While soybean is thought of as a highly competitive and resilient crop, early-season growth and development is critical to maximizing yields. Early planting is important, but it is early spring vigor and growth rates that determine yield potential. In other words, planting dates have little effect on soybean yields, but emergence dates and early season vigor do. Rainfall patterns have shifted significantly, making very heavy rainfall events more frequent, thus making drainage, tillage, and residue/cover crop research critical.
Here we propose to utilize a wide range of contemporary crop management scenarios to examine many aspects of temperature, water, and nutrient availability, and their effects on early-planted soybean. We plan to utilize our existing Drainage x Tillage research site near Wells, Minnesota to investigate the effects of residues on early-planted soybean.
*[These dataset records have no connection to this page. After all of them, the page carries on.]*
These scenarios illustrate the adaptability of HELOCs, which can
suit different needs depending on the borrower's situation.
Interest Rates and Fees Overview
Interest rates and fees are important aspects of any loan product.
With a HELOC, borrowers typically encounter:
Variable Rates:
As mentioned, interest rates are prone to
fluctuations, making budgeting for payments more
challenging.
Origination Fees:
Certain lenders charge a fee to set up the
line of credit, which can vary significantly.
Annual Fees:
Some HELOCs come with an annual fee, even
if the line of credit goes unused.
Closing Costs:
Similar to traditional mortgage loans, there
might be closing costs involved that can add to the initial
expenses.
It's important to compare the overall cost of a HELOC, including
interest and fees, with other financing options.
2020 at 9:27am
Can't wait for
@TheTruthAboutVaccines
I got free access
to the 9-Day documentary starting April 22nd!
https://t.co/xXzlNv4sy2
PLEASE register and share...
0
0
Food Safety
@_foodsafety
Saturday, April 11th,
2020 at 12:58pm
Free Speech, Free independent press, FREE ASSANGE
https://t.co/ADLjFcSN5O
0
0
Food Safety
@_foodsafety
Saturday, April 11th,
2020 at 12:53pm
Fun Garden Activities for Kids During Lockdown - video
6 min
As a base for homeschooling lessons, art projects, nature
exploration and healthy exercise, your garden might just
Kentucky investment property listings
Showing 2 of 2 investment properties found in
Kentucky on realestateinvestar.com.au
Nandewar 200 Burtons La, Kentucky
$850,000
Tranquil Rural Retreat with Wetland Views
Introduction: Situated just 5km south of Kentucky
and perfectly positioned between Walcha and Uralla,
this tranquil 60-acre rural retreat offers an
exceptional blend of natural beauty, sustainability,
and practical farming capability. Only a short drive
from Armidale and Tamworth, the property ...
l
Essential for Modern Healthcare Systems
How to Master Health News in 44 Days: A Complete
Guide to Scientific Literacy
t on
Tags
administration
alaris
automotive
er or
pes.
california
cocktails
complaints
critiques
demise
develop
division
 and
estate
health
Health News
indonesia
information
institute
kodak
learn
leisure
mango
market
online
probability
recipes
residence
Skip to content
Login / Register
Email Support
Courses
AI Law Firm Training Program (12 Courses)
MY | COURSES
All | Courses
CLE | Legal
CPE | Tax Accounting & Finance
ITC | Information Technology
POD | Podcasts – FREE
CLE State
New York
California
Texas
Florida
We will also carefully examine the three-way interactions between residue quantity and quality, tillage, and drainage.
By including residue removal and cover crop treatments, we can investigate the effects of residue level on all aspects of both early-season and season-long soybean growth. We plan a first-of-a-kind experiment to evaluate effects of drainage, tillage, and residue on soil temperatures, moisture, and nutrient availability at the seed and in the rhizosphere from planting through harvest. Results from this multi-year trial will vastly improve the quality of recommendations regarding fall tillage, cover crop management, and planting management in both well-drained and poorly-drained soils.

Project Objectives

Goal #1: Examine the primary effects of drainage, tillage, and corn residue or cover crops on spring soil conditions affecting planting, emergence, and vigor.
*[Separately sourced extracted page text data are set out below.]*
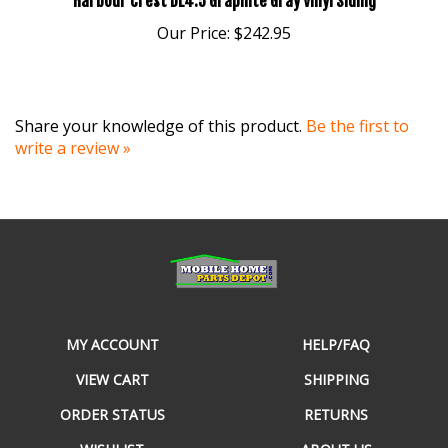
Our Price:
$242.95
Share your knowledge of this product.
Be the first to
write a review »
MY ACCOUNT
HELP/FAQ
VIEW CART
SHIPPING
ORDER STATUS
RETURNS
WISHLIST
ABOUT US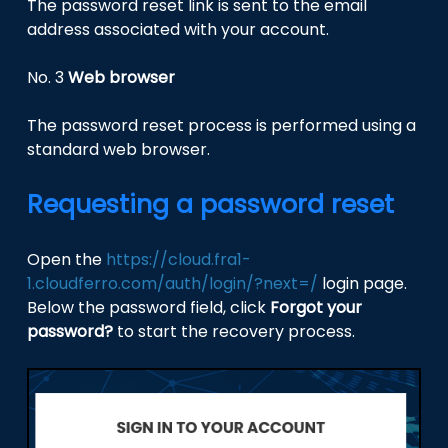
The password reset link is sent to the email
address associated with your account.
No. 3
Web browser
The password reset process is performed using a
standard web browser.
Requesting a password reset
Open the
https://cloud.fra1-
1.cloudferro.com/auth/login/?next=/
login page.
Below the password field, click
Forgot your
password?
to start the recovery process.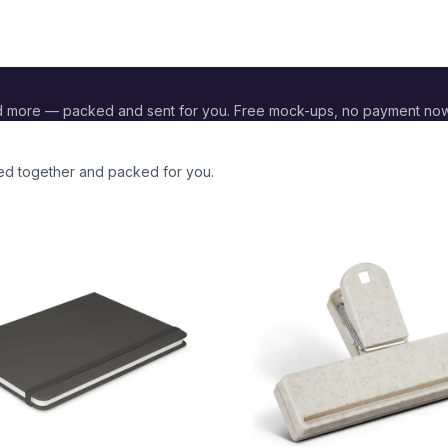
d more — packed and sent for you. Free mock-ups, no payment now
ded together and packed for you.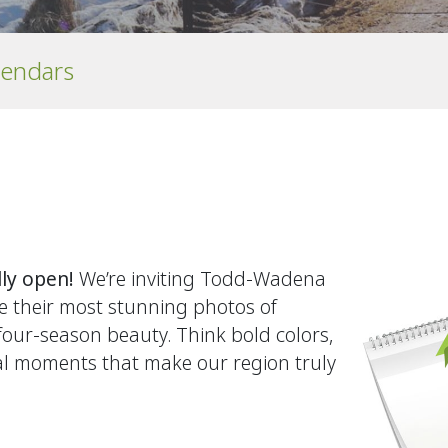
lendars
lly open!
We’re inviting Todd‑Wadena
e their most stunning photos of
 four‑season beauty. Think bold colors,
ral moments that make our region truly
• Objective 1: Deploy soil monitoring to evaluate soil temperature and moisture profiles from spring thaw through planting, to examine soil temperatures and moisture at 2" and 4”
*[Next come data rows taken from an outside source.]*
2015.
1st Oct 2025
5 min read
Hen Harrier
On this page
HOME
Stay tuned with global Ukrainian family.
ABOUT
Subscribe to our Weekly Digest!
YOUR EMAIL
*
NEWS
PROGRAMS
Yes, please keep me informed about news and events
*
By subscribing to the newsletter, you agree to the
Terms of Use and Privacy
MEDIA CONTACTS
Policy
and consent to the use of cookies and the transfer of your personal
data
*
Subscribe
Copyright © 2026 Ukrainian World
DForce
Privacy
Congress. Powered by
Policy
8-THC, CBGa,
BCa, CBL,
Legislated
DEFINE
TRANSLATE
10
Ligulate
• Objective 2: Monitor soil moisture and temperature throughout the profile throughout the growing season
• Objective 3: Evaluate yield and seed quality impacts of the primary treatments

Goal #2: Evaluate all two- and three-way interactions between drainage, tillage, and residue/cover crops on important soybean measures.
• Objective 1: Examine all interactions on soybean yield
• Objective 2: Examine all interactions on soybean seed quality

Goal #3: Examine the primary and interactive effects of drainage, tillage, and corn residue/cover crops on soil chemical and physical parameters.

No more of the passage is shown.